Les architectes, moins concernés par les calculs politiques, sont donc les perdants de cette ratification sénatoriale : les bailleurs sociaux ne seront plus obligés de passer par le concours d’architecte. Son maintien était la revendication principale de la corporation, qui insistait sur l’importance de la qualité et de la durabilité des projets passés par le fameux concours. Dès lors, c’est la porte ouverte aux constructions « sauvages », pour peu que les maires laissent la main aux constructeurs qui sauront être… persuasifs.

En résumé, on peut dire que les grandes entreprises du BTP ont gagné, de gros contrats se profilent ; les maires conservent une partie de leur pouvoir local ; seuls les architectes n’ont pas obtenu gain de cause. Il est intéressant de noter qu’au moment où le Danemark, face à des problèmes de ghettoïsation, bannit toute concentration de population socialement homogène, la France remet le couvert de la construction rapide comme il y a 50 ans, ce qui nous éloigne de la « mixité sociale » chère à nos politiques.

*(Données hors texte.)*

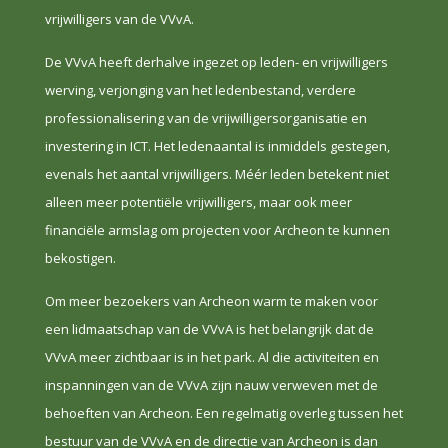
vrijwilligers van de VVvA.
De VVvA heeft derhalve ingezet op leden- en vrijwilligers
werving, verjonging van het ledenbestand, verdere
professionalisering van de vrijwilligersorganisatie en
investering in ICT. Het ledenaantal is inmiddels gestegen,
evenals het aantal vrijwilligers. Méér leden betekent niet
alleen meer potentiële vrijwilligers, maar ook meer
financiële armslag om projecten voor Archeon te kunnen
bekostigen.
Om meer bezoekers van Archeon warm te maken voor
een lidmaatschap van de VVvA is het belangrijk dat de
VVvA meer zichtbaar is in het park. Al die activiteiten en
inspanningen van de VVvA zijn nauw verweven met de
behoeften van Archeon. Een regelmatig overleg tussen het
bestuur van de VVvA en de directie van Archeon is dan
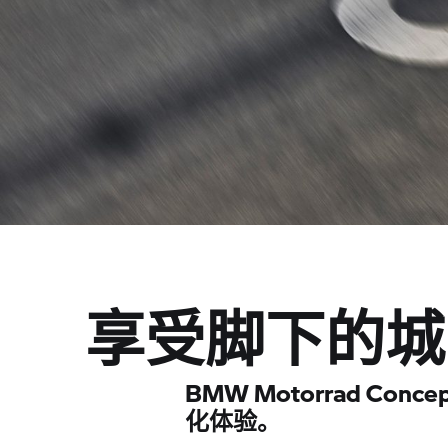
享受脚下的城
BMW Motorrad Conc
化体验。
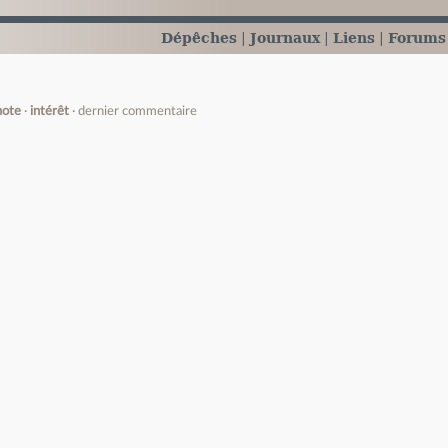
Dépêches
Journaux
Liens
Forums
note
intérêt
dernier commentaire
e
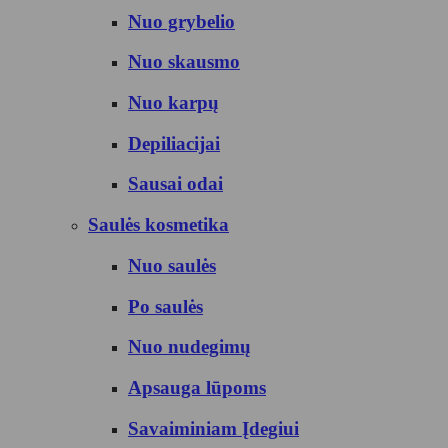
Nuo grybelio
Nuo skausmo
Nuo karpų
Depiliacijai
Sausai odai
Saulės kosmetika
Nuo saulės
Po saulės
Nuo nudegimų
Apsauga lūpoms
Savaiminiam Įdegiui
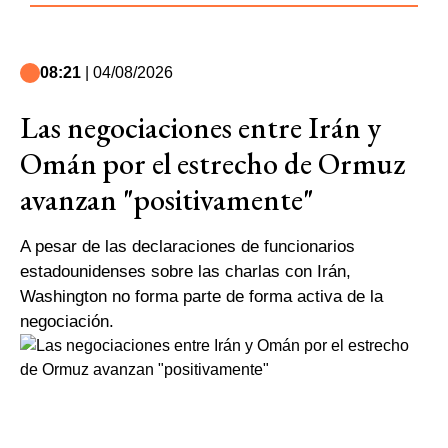
08:21
| 04/08/2026
Las negociaciones entre Irán y
Omán por el estrecho de Ormuz
avanzan "positivamente"
A pesar de las declaraciones de funcionarios
estadounidenses sobre las charlas con Irán,
Washington no forma parte de forma activa de la
negociación.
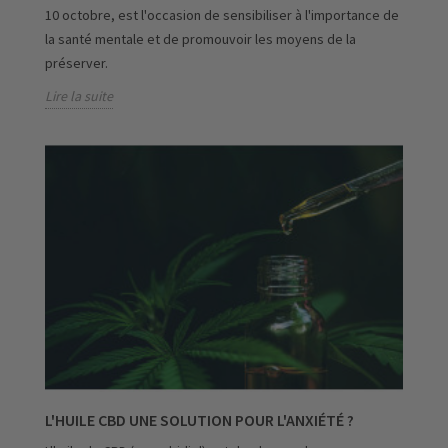
10 octobre, est l'occasion de sensibiliser à l'importance de
la santé mentale et de promouvoir les moyens de la
préserver.
Lire la suite
L'HUILE CBD UNE SOLUTION POUR L'ANXIÉTÉ ?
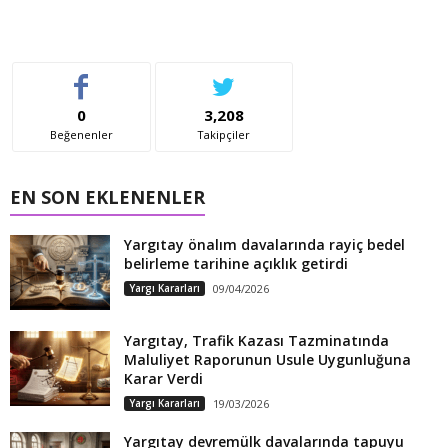
0
3,208
Beğenenler
Takipçiler
EN SON EKLENENLER
Yargıtay önalım davalarında rayiç bedel
belirleme tarihine açıklık getirdi
Yargı Kararları
09/04/2026
Yargıtay, Trafik Kazası Tazminatında
Maluliyet Raporunun Usule Uygunluğuna
Karar Verdi
Yargı Kararları
19/03/2026
Yargıtay devremülk davalarında tapuyu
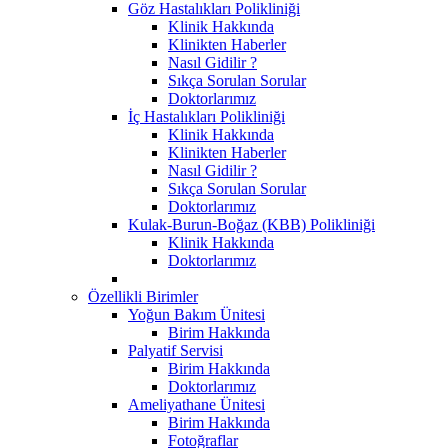
Göz Hastalıkları Polikliniği
Klinik Hakkında
Klinikten Haberler
Nasıl Gidilir ?
Sıkça Sorulan Sorular
Doktorlarımız
İç Hastalıkları Polikliniği
Klinik Hakkında
Klinikten Haberler
Nasıl Gidilir ?
Sıkça Sorulan Sorular
Doktorlarımız
Kulak-Burun-Boğaz (KBB) Polikliniği
Klinik Hakkında
Doktorlarımız
Özellikli Birimler
Yoğun Bakım Ünitesi
Birim Hakkında
Palyatif Servisi
Birim Hakkında
Doktorlarımız
Ameliyathane Ünitesi
Birim Hakkında
Fotoğraflar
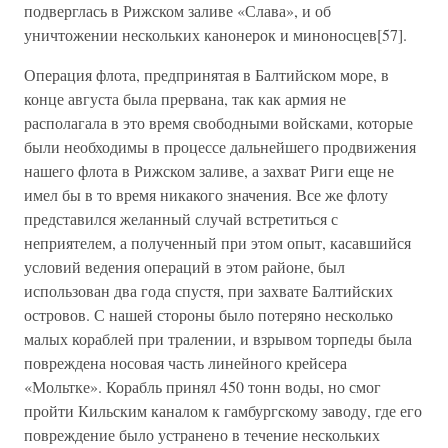
подверглась в Рижском заливе «Слава», и об
уничтожении нескольких канонерок и миноносцев[57].
Операция флота, предпринятая в Балтийском море, в
конце августа была прервана, так как армия не
располагала в это время свободными войсками, которые
были необходимы в процессе дальнейшего продвижения
нашего флота в Рижском заливе, а захват Риги еще не
имел бы в то время никакого значения. Все же флоту
представился желанный случай встретиться с
неприятелем, а полученный при этом опыт, касавшийся
условий ведения операций в этом районе, был
использован два года спустя, при захвате Балтийских
островов. С нашей стороны было потеряно несколько
малых кораблей при тралении, и взрывом торпеды была
повреждена носовая часть линейного крейсера
«Мольтке». Корабль принял 450 тонн воды, но смог
пройти Кильским каналом к гамбургскому заводу, где его
повреждение было устранено в течение нескольких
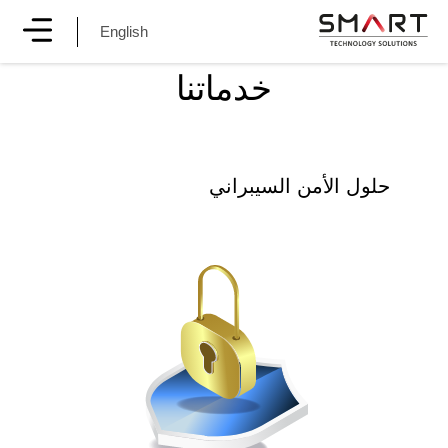
English
خدماتنا
حلول الأمن السيبراني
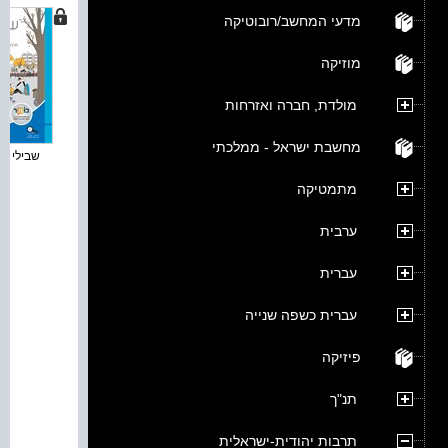
מדעי המחשב/רובוטיקה
מוזיקה
מולדת, חברה ואזרחות
מחשבת ישראל - ממלכתי
שבילי תרב
מתמטיקה
ערבית
עברית
עברית כשפה שנייה
פיזיקה
תנ"ך
תרבות יהודית-ישראלית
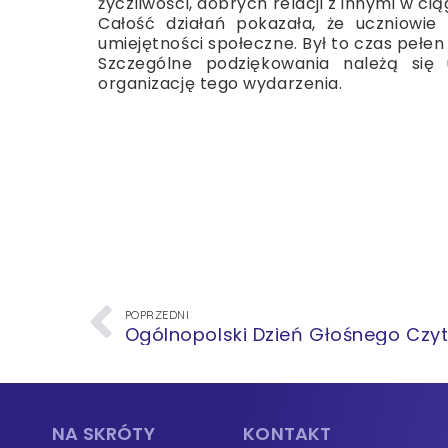
życzliwości, dobrych relacji z innymi w ci
Całość działań pokazała, że uczniowie
umiejętności społeczne. Był to czas pełen 
Szczególne podziękowania należą się 
organizację tego wydarzenia.
POPRZEDNI
Ogólnopolski Dzień Głośnego Czy
NA SKRÓTY
KONTAKT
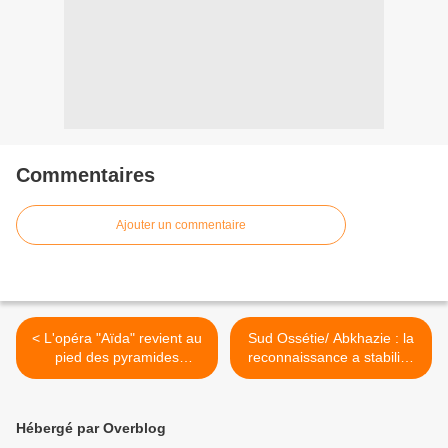
Commentaires
Ajouter un commentaire
< L'opéra "Aïda" revient au
Sud Ossétie/ Abkhazie : la
pied des pyramides
reconnaissance a stabilisé
égyptiennes (Journal)
le Caucase (Président
Ingouche) >
Hébergé par Overblog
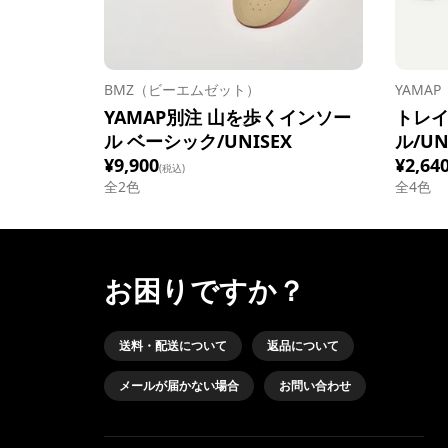
BMZ（ビーエムゼット）
YAMA
YAMAP別注 山を歩くインソー
トレ
ル ベーシック/UNISEX
ル/UN
¥9,900
¥2,64
(税込)
全
2
色
全
4
色
お困りですか？
送料・配送について
返品について
メールが届かない場合
お問い合わせ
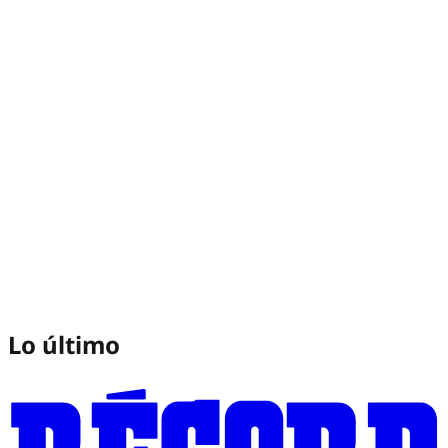
Lo último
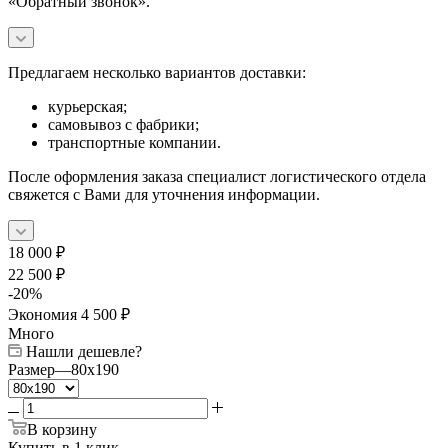
«Обратный звонок».
Предлагаем несколько вариантов доставки:
курьерская;
самовывоз с фабрики;
транспортные компании.
После оформления заказа специалист логистического отдела
свяжется с Вами для уточнения информации.
18 000
₽
22 500
₽
-
20
%
Экономия
4 500
₽
Много
Нашли дешевле?
Размер
—
80x190
В корзину
Купить в 1 клик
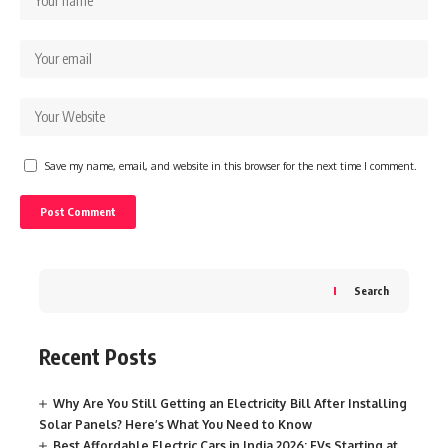
Save my name, email, and website in this browser for the next time I comment.
Search
Recent Posts
Why Are You Still Getting an Electricity Bill After Installing
Solar Panels? Here’s What You Need to Know
Best Affordable Electric Cars in India 2026: EVs Starting at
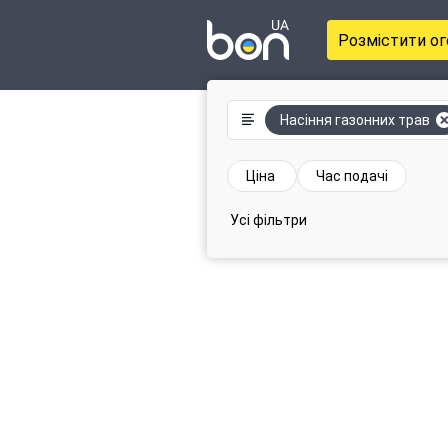
Розмістити о
Насіння газонних трав
Ціна
Час подачі
Усі фільтри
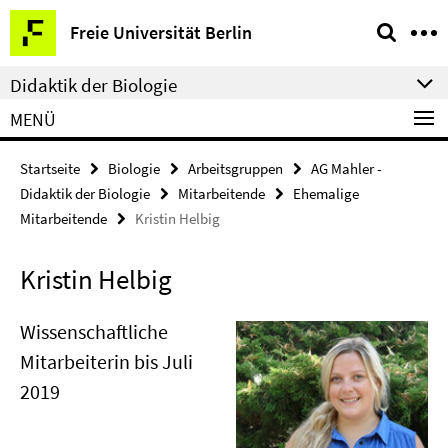
Springe
Service-
Freie Universität Berlin
direkt
Navigation
zu
Didaktik der Biologie
Inhalt
MENÜ
Startseite
Biologie
Arbeitsgruppen
AG Mahler -
Didaktik der Biologie
Mitarbeitende
Ehemalige
Mitarbeitende
Kristin Helbig
Kristin Helbig
Wissenschaftliche
Mitarbeiterin bis Juli
2019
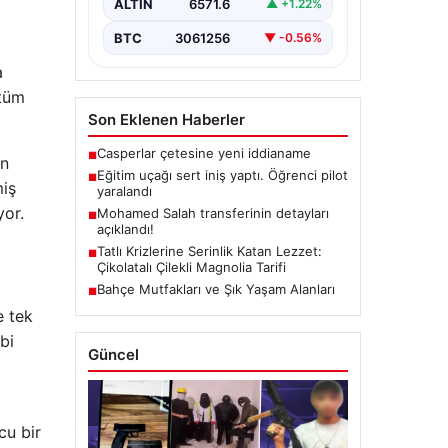
ALTIN
6571.6
▲ +1.22%
a
BTC
3061256
▼ -0.56%
a
 tüm
Son Eklenen Haberler
Casperlar çetesine yeni iddianame
■
an
Eğitim uçağı sert iniş yaptı. Öğrenci pilot
■
miş
yaralandı
yor.
Mohamed Salah transferinin detayları
■
açıklandı!
Tatlı Krizlerine Serinlik Katan Lezzet:
■
Çikolatalı Çilekli Magnolia Tarifi
Bahçe Mutfakları ve Şık Yaşam Alanları
■
e tek
bi
Güncel
cu bir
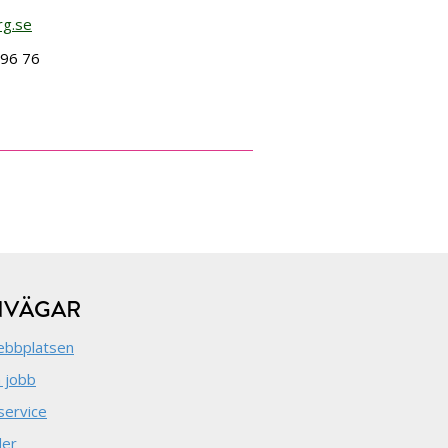
rg.se
 96 76
NVÄGAR
bbplatsen
 jobb
service
der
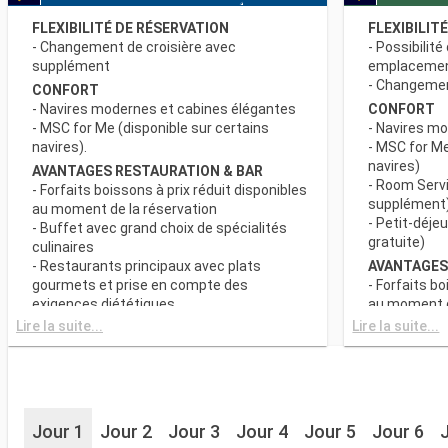
FLEXIBILITÉ DE RÉSERVATION
FLEXIBILIT
- Changement de croisière avec
- Possibilité
supplément
emplaceme
- Changement
CONFORT
- Navires modernes et cabines élégantes
CONFORT
- MSC for Me (disponible sur certains
- Navires m
navires).
- MSC for Me
navires)
AVANTAGES RESTAURATION & BAR
- Room Servi
- Forfaits boissons à prix réduit disponibles
supplément
au moment de la réservation
- Petit-déje
- Buffet avec grand choix de spécialités
gratuite)
culinaires
- Restaurants principaux avec plats
AVANTAGES
gourmets et prise en compte des
- Forfaits bo
exigences diététiques
au moment d
- Buffet ave
Lire la suite...
Lire la suite...
SPORT ET DIVERTISSEMENTS
culinaires
- Programme varié de spectacles de style
- Restaurant
Broadway
gourmets et
- Espace piscine
exigences d
- Equipements sportifs de plein-air
- Choix de l
- Salle de sport équipée avec vue
Jour 1
Jour 2
Jour 3
Jour 4
Jour 5
Jour 6
réserve de di
panoramique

C’est à la rentrée, en septembre, qu’une commission paritaire réunira les textes des deux assemblées pour en faire un document final qui ne souffrira plus de contestation. Ensuite, tout se passera au niveau local, puisque le gouvernement n’a pas pu faire passer son « Agence nationale de la cohésion des territoires », un machin technocratique qui devait permettre de centraliser toute l’opération, et qui signifiait la fin du pouvoir local en matière de construction publique.